At the heart of chemical kinetics is the concept of the reaction rate, which is the speed at which reactants transform into products. Variables that can affect reaction rates include the concentration of reactants, temperature, and the presence of catalysts. Kinetics also involves understanding and applying rate laws, which quantitatively describe the relationship between the concentrations of reactants and the rate of the reaction. These laws are typically unique to each reaction and must often be determined through experiments.

Understanding kinetics is crucial for controlling processes, predicting how systems will change over time, and designing reactions to occur at desired speeds—whether that's as fast as possible, or at a slow, controlled pace.

Balanced Chemical Equations

Balanced chemical equations are vital in chemistry as they ensure the law of conservation of mass is respected in a chemical reaction. The equation demonstrates that atoms are neither created nor destroyed in reactions, only rearranged. By balancing an equation, we ensure that the same number of each type of atom appears on both sides of the reaction.
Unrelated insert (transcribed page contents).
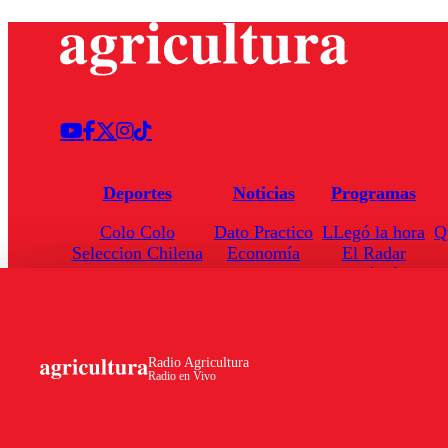
Deportes
Noticias
Programas
Colo Colo
Dato Practico
LLegó la hora
Q
Seleccion Chilena
Economía
El Radar
Universidad de Chile
Internacional
Enfoqué Público
Torneo Nacional
Nacional
Hoja de Ruta
Radio Agricultura
Radio en Vivo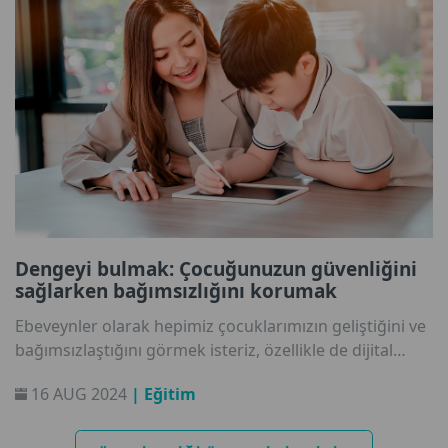
olduğuna ve bunları geliştirmek için hangi adımların
atılabileceğine dair görüşlerine göz atalım.
Dengeyi bulmak: Çocuğunuzun güvenliğini
sağlarken bağımsızlığını korumak
Ebeveynler olarak hepimiz çocuklarımızın geliştiğini ve
bağımsızlaştığını görmek isteriz, özellikle de dijital
dünyayı kullanırken. Ancak özgürlüğü ve kendine
16 AUG 2024
| Eğitim
güveni teşvik ederken kendimizi genellikle onların
güvenliği konusunda sürekli endişeli buluruz.
Çocuklarımızın keşfetme özgürlüğü ile onları olası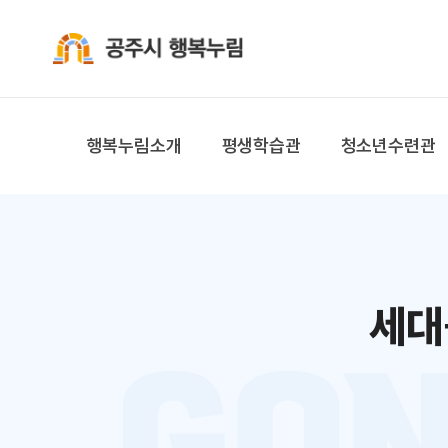
공주시 행복누림
행복누림소개
평생학습관
청소년수련관
세대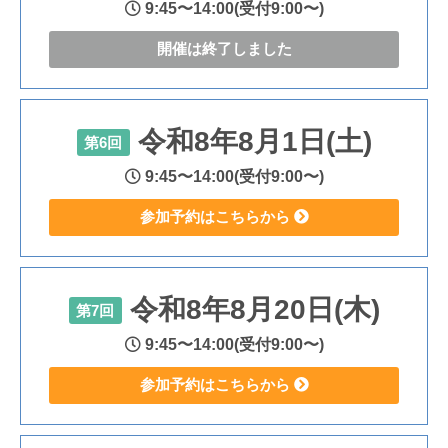
9:45〜14:00(受付9:00〜)
開催は終了しました
令和8年8月1日(土)
第6回
9:45〜14:00(受付9:00〜)
参加予約はこちらから
令和8年8月20日(木)
第7回
9:45〜14:00(受付9:00〜)
参加予約はこちらから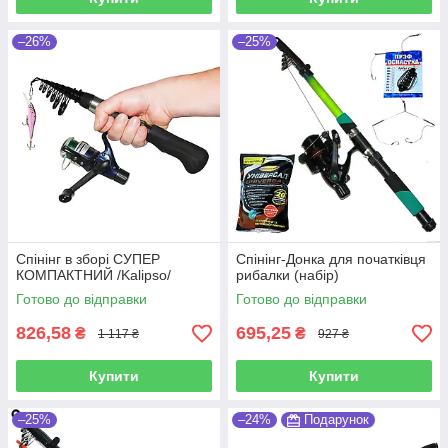
–26%
–25%
Спінінг в зборі СУПЕР
Спінінг-Донка для початківця
КОМПАКТНИЙ /Kalipso/
рибалки (набір)
Готово до відправки
Готово до відправки
826,58
695,25
₴
₴
1 117 ₴
927 ₴
Купити
Купити
–25%
–24%
Подарунок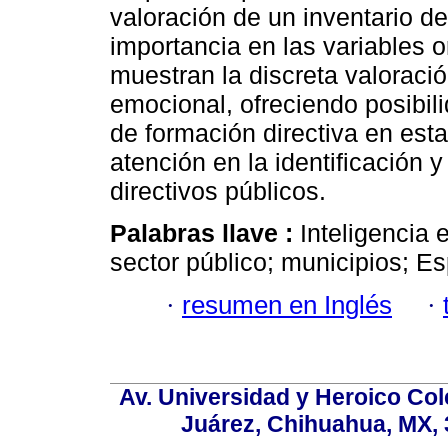
valoración de un inventario de
importancia en las variables 
muestran la discreta valoració
emocional, ofreciendo posibili
de formación directiva en est
atención en la identificación y
directivos públicos.
Palabras llave :
Inteligencia 
sector público; municipios; E
·
resumen en Inglés
·
Av. Universidad y Heroico Col
Juárez, Chihuahua, MX, 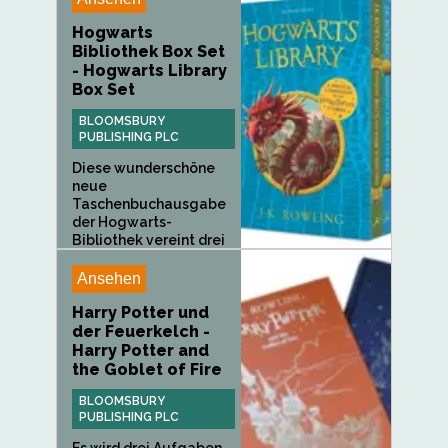
Hogwarts
Bibliothek Box Set
- Hogwarts Library
Box Set
BLOOMSBURY
PUBLISHING PLC
Diese wunderschöne
neue
Taschenbuchausgabe
der Hogwarts-
Bibliothek vereint drei
beliebte Klassiker
aus...
Ansehen
Harry Potter und
der Feuerkelch -
Harry Potter and
the Goblet of Fire
BLOOMSBURY
PUBLISHING PLC
Es wird drei Aufgaben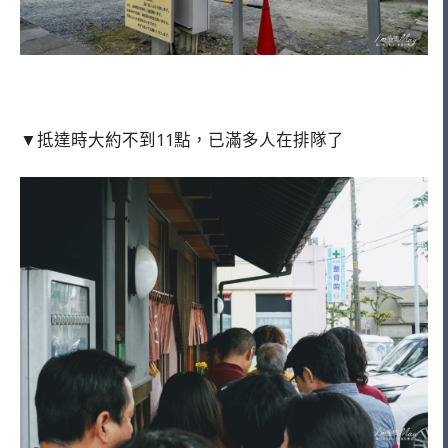
▼抵達時大約不到11點，已滿多人在排隊了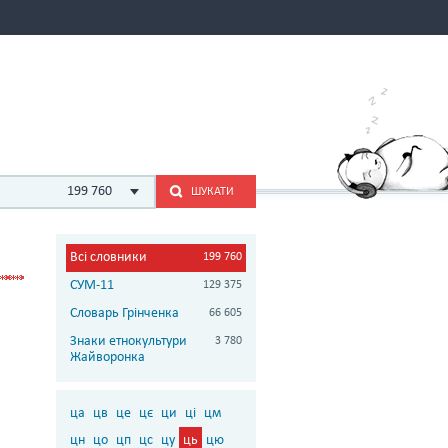
199 760
ШУКАТИ
Всі словники
199 760
СУМ-11
129 375
Словарь Грінченка
66 605
Знаки етнокультури
3 780
Жайворонка
ца
цв
це
цє
ци
ці
цм
цн
цо
цп
цс
цу
ць
цю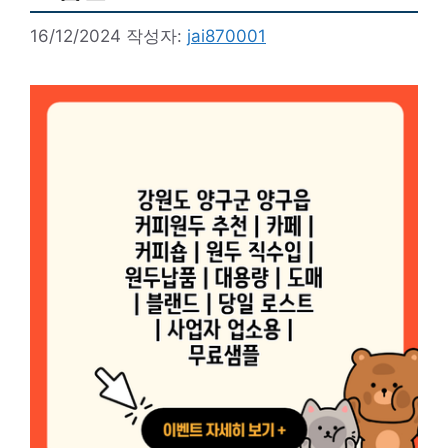
16/12/2024
작성자:
jai870001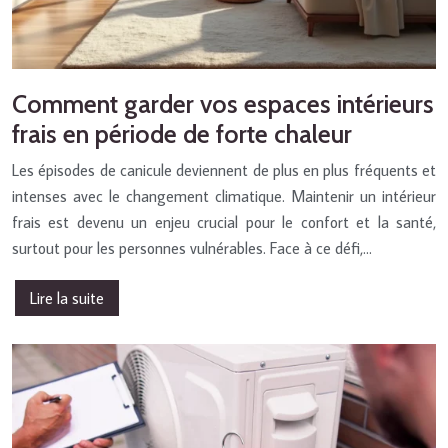
Comment garder vos espaces intérieurs
frais en période de forte chaleur
Les épisodes de canicule deviennent de plus en plus fréquents et
intenses avec le changement climatique. Maintenir un intérieur
frais est devenu un enjeu crucial pour le confort et la santé,
surtout pour les personnes vulnérables. Face à ce défi,…
Lire la suite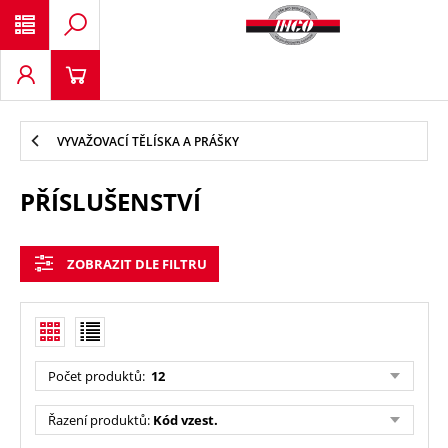
VYVAŽOVACÍ TĚLÍSKA A PRÁŠKY
PŘÍSLUŠENSTVÍ
ZOBRAZIT DLE FILTRU
Počet produktů
:
12
Řazení produktů
:
Kód vzest.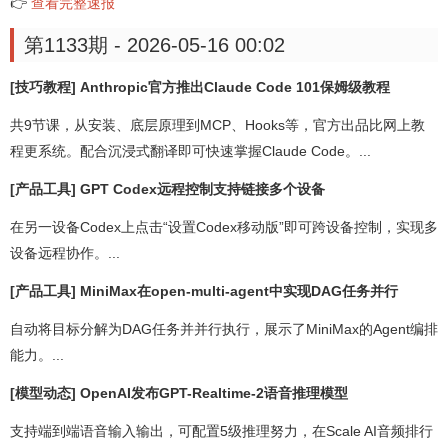
👉
查看完整速报
第1133期 - 2026-05-16 00:02
[技巧教程] Anthropic官方推出Claude Code 101保姆级教程
共9节课，从安装、底层原理到MCP、Hooks等，官方出品比网上教
程更系统。配合沉浸式翻译即可快速掌握Claude Code。...
[产品工具] GPT Codex远程控制支持链接多个设备
在另一设备Codex上点击“设置Codex移动版”即可跨设备控制，实现多
设备远程协作。...
[产品工具] MiniMax在open-multi-agent中实现DAG任务并行
自动将目标分解为DAG任务并并行执行，展示了MiniMax的Agent编排
能力。...
[模型动态] OpenAI发布GPT-Realtime-2语音推理模型
支持端到端语音输入输出，可配置5级推理努力，在Scale AI音频排行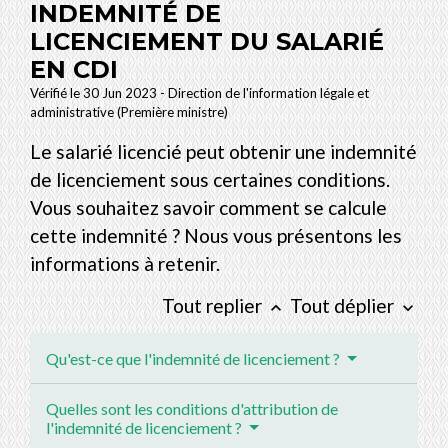
INDEMNITÉ DE
LICENCIEMENT DU SALARIÉ
EN CDI
Vérifié le 30 Jun 2023 - Direction de l'information légale et
administrative (Première ministre)
Le salarié licencié peut obtenir une indemnité
de licenciement sous certaines conditions.
Vous souhaitez savoir comment se calcule
cette indemnité ? Nous vous présentons les
informations à retenir.
Tout replier
Tout déplier
keyboard_arrow_up
keyboard_arrow_down
Qu'est-ce que l'indemnité de licenciement ?
Quelles sont les conditions d'attribution de
l'indemnité de licenciement ?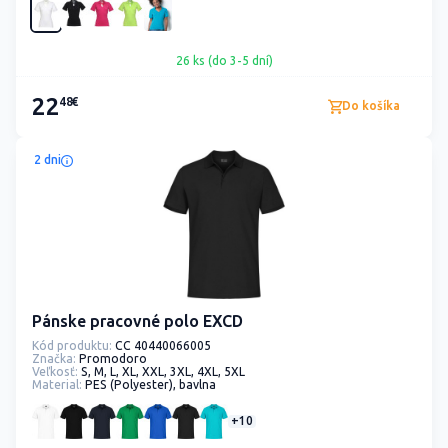
26 ks (do 3-5 dní)
22
48€
Do košíka
2 dni
Pánske pracovné polo EXCD
Kód produktu:
CC 40440066005
Značka:
Promodoro
Veľkosť:
S, M, L, XL, XXL, 3XL, 4XL, 5XL
Material:
PES (Polyester), bavlna
+10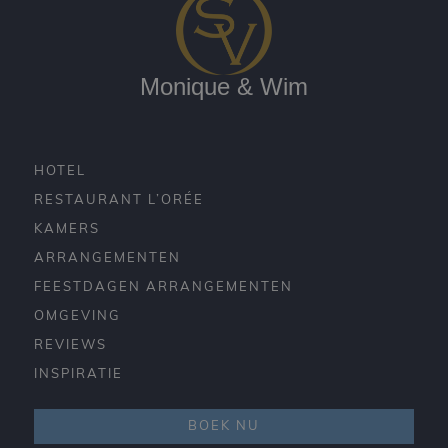
Monique & Wim
HOTEL
RESTAURANT L’ORÉE
KAMERS
ARRANGEMENTEN
FEESTDAGEN ARRANGEMENTEN
OMGEVING
REVIEWS
INSPIRATIE
BOEK NU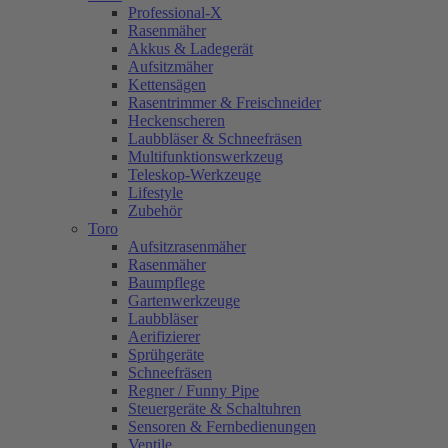
Professional-X
Rasenmäher
Akkus & Ladegerät
Aufsitzmäher
Kettensägen
Rasentrimmer & Freischneider
Heckenscheren
Laubbläser & Schneefräsen
Multifunktionswerkzeug
Teleskop-Werkzeuge
Lifestyle
Zubehör
Toro
Aufsitzrasenmäher
Rasenmäher
Baumpflege
Gartenwerkzeuge
Laubbläser
Aerifizierer
Sprühgeräte
Schneefräsen
Regner / Funny Pipe
Steuergeräte & Schaltuhren
Sensoren & Fernbedienungen
Ventile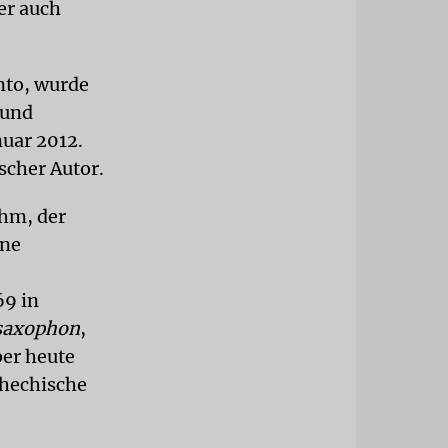
er auch
nto, wurde
 und
nuar 2012.
scher Autor.
ihm, der
ane
69 in
saxophon
,
ber heute
chechische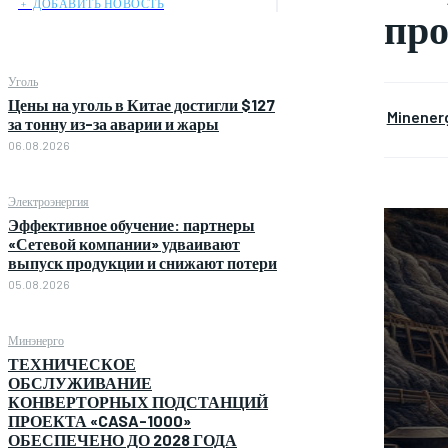
﹢ ДОБАВИТЬ НОВОСТЬ
про
Уголь
Цены на уголь в Китае достигли $127
Minener
за тонну из-за аварии и жары
06.08.2026
Электроэнергия
Эффективное обучение: партнеры
«Сетевой компании» удваивают
выпуск продукции и снижают потери
05.08.2026
Минэнерго
ТЕХНИЧЕСКОЕ
ОБСЛУЖИВАНИЕ
КОНВЕРТОРНЫХ ПОДСТАНЦИЙ
ПРОЕКТА «CASA-1000»
ОБЕСПЕЧЕНО ДО 2028 ГОДА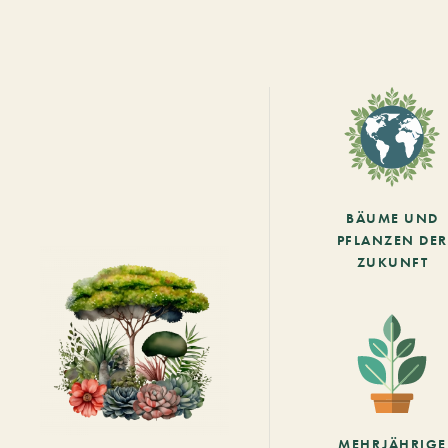
BÄUME UND
PFLANZEN DER
ZUKUNFT
MEHRJÄHRIGE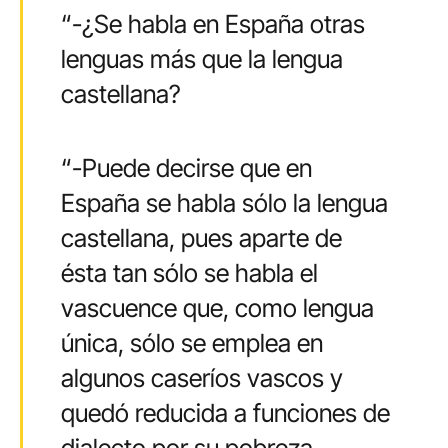
“-¿Se habla en España otras
lenguas más que la lengua
castellana?
“-Puede decirse que en
España se habla sólo la lengua
castellana, pues aparte de
ésta tan sólo se habla el
vascuence que, como lengua
única, sólo se emplea en
algunos caseríos vascos y
quedó reducida a funciones de
dialecto por su pobreza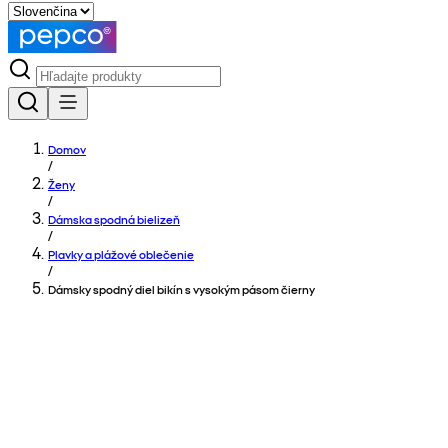
Domov
/
Ženy
/
Dámska spodná bielizeň
/
Plavky a plážové oblečenie
/
Dámsky spodný diel bikín s vysokým pásom čierny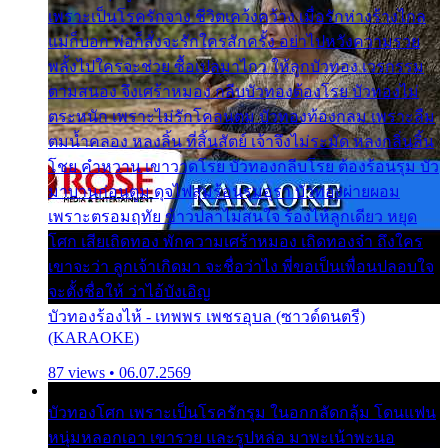
เพราะเป็นโรครักจาง ชีวิตเคว้งคว้าง เมื่อรักห่างร้างไกล
แม่ก็บอก พ่อก็สั่งจะรักใครสักครั้ง อย่าไปหวังความรวย
พลั้งไปใครจะช่วย ซื้อเปลมาไกว ให้ลูกบัวทอง เวรกรรม
ตามสนอง จึงเศร้าหมอง กลีบบัวทองต้องโรย บัวทองไม่
ตระหนัก เพราะไม่รักโคลนตม บัวทองท้องกลม เพราะลืม
ตมน้ำคลอง หลงลิ้น ที่สิ้นสัตย์ เจ้าจึงไม่ระมัด หลงกลิ่นลิ้น
โชย คำหวาน เขาวาดโรย บัวทองกลีบโรย ต้องร้อนรุม บัว
มาบานก่อนตูม ดุจไฟสุมร้อนรุมอุรา บัวทองผ่ายผอม
เพราะตรอมฤทัย ข้าวปลาไม่สนใจ ร้องไห้ลูกเดียว หยุด
โศก เสียเถิดทอง พักความเศร้าหมอง เถิดทองจ๋า ถึงใคร
เขาจะว่า ลูกเจ้าเกิดมา จะชื่อว่าไง พี่ขอเป็นเพื่อนปลอบใจ
จะตั้งชื่อให้ ว่าไอ้บังเอิญ
บัวทองร้องไห้ - เทพพร เพชรอุบล (ซาวด์ดนตรี)
(KARAOKE)
87 views • 06.07.2569
บัวทองโศก เพราะเป็นโรครักรุม ในอกกลัดกลุ้ม โดนแฟน
หนุ่มหลอกเอา เขารวย และรูปหล่อ มาพะเน้าพะนอ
Within a balanced equation, stoichiometric coefficients tell us the relative amounts of reactants that react and the amount of product produced. For example, consider the equation \[2H_2 + O_2 \rightarrow 2H_2O\]. This equation informs us that two molecules of hydrogen gas (\(H_2\)) react with one molecule of oxygen gas (\(O_2\)) to produce two molecules of water (\(H_2O\)). While these coefficients provide a stoichiometric basis for predicting the amounts of reactants needed and products formed, they do not provide information on how quickly the reaction will happen, which is where reaction kinetics and rate laws come into play.

Reaction Order

The reaction order is an integral part of the rate law that indicates how the rate of reaction is affected by the concentration of each reactant. It is expressed as an exponent in the mathematical rate law expression. For instance, in a rate law like \[rate = k \times [A]^m \times [B]^n\], the exponents \(m\) and \(n\) represent the reaction orders with respect to reactants \(A\) and \(B\), respectively.

Total reaction order is found by summing the orders of all reactants, giving insight into the overall rate change with concentration changes. Reaction order can be zero, meaning the concentration change has no effect on the rate, one, where rate is directly proportional to concentration changes, or two, where rate changes with the square of concentration changes, among other possibilities. Importantly, reaction orders are not typically inferred from the balanced equation, but determined experimentally—a core concept students often need to grasp.

Elementary Reactions

Elementary reactions are the simplest types of reactions on a molecular level and occur in a single step. An important aspect of these reactions is that their rate laws can be directly written from the balanced chemical equation because the coefficients directly equate to the molecularity of the reaction—the number of molecules or atoms that participate in the reaction step.

For example, in a reaction such as \[NO_2 + CO \rightarrow NO + CO_2\], if this is an elementary reaction, the rate law can be written as \[rate = k \times [NO_2] \times [CO]\], with each coefficient representing the actual order with respect to each reactant. However, most chemical reactions are complex and comprise a series of elementary reactions, known as a reaction mechanism. This complexity means the stoichiometric coefficients in a balanced overall equation generally cannot indicate the reaction order in the rate law, highlighting the importance of experimental determination of rate laws.